[Below is a scribbling of my feelings unedited that I let go when I was in agonising mental pain- Having risked actual money for the first time I did not know how to handle these feelings so I jot down whatever came up.]
The weight of it is too heavy. I dream and visualise in my sleep, I analyse and forecast when I’m awake. My mind is clogged, like a clogged sewer pipe with unwanted garbage, it just doesn’t flow. No room for fresh thoughts, no room for calculated response. I've forgotten emotions. I've become a human-robot who has been programmed to ‘enact’ emotions. When others talk, I simply hum and nod. Do I sell? Do I buy? What if it pumps back again after I sell? Having a sense of time is a relic of a time gone by. Hours pass by looking and hearing to them but not necessarily listening. While they talk, I worry, forecast and visualise. I’m not in the present. I’m not in future nor in the past, I'm imploding. A swirl of thoughts just swirling down, repeating itself. I feel useless and miserable. This has to stop I say, yet I can’t get my eyes off the numbers - the pesky candles - the percentages - the order books - just can’t get enough. I know its bad, I’m well aware, but I just can’t stop. “I HAVE TO EARN BACK MY LOSSES “ I scream. Desperate to win it back one day but that day doesn’t seem to come even remotely close. Yet, every night I hope once I get up and look at those numbers it would bring happiness in my life but every time I woke up, it brought sadness.

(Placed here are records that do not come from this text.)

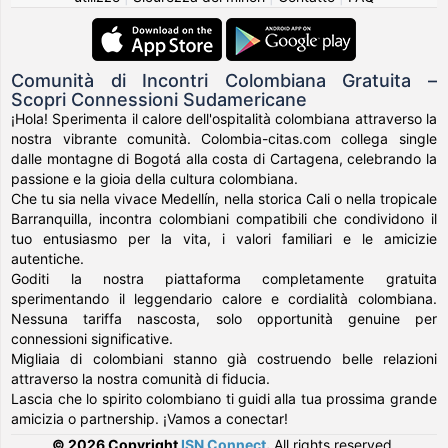
Comunità di Incontri Colombiana Gratuita –
Scopri Connessioni Sudamericane
¡Hola! Sperimenta il calore dell'ospitalità colombiana attraverso la
nostra vibrante comunità. Colombia-citas.com collega single
dalle montagne di Bogotá alla costa di Cartagena, celebrando la
passione e la gioia della cultura colombiana.
Che tu sia nella vivace Medellín, nella storica Cali o nella tropicale
Barranquilla, incontra colombiani compatibili che condividono il
tuo entusiasmo per la vita, i valori familiari e le amicizie
autentiche.
Goditi la nostra piattaforma completamente gratuita
sperimentando il leggendario calore e cordialità colombiana.
Nessuna tariffa nascosta, solo opportunità genuine per
connessioni significative.
Migliaia di colombiani stanno già costruendo belle relazioni
attraverso la nostra comunità di fiducia.
Lascia che lo spirito colombiano ti guidi alla tua prossima grande
amicizia o partnership. ¡Vamos a conectar!
© 2026 Copyright
ISN Connect
.
All rights reserved.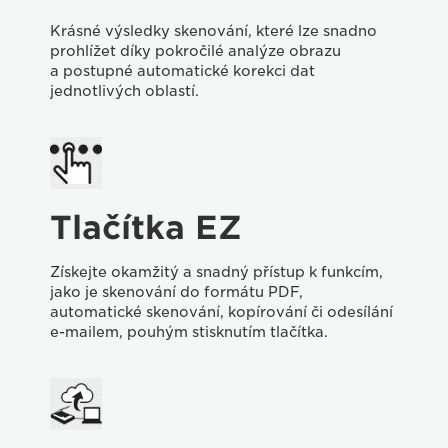
Krásné výsledky skenování, které lze snadno
prohlížet díky pokročilé analýze obrazu
a postupné automatické korekci dat
jednotlivých oblastí.
Tlačítka EZ
Získejte okamžitý a snadný přístup k funkcím,
jako je skenování do formátu PDF,
automatické skenování, kopírování či odesílání
e-mailem, pouhým stisknutím tlačítka.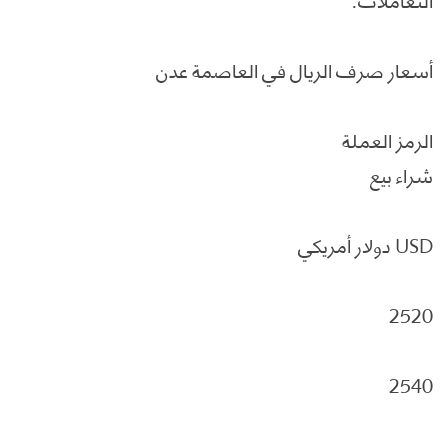
أسعار صرف الريال في العاصمة عدن
الرمز العملة
شراء بيع
USD دولار أمريكي
2520
2540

Maybe its because bearing a loss Is heavier than embracing the profit. The weight is just too heavy, I need help. I need to flourish, flush and flow my creative thoughts once again. I have to! So I open Evernote and start writing. Writing stories about people and relationships that I love. And I begin, And here I am trapped again, not only staring and glaring at those charts, numbers but also writing about it. Am I addicted? Nah, I’m paranoid!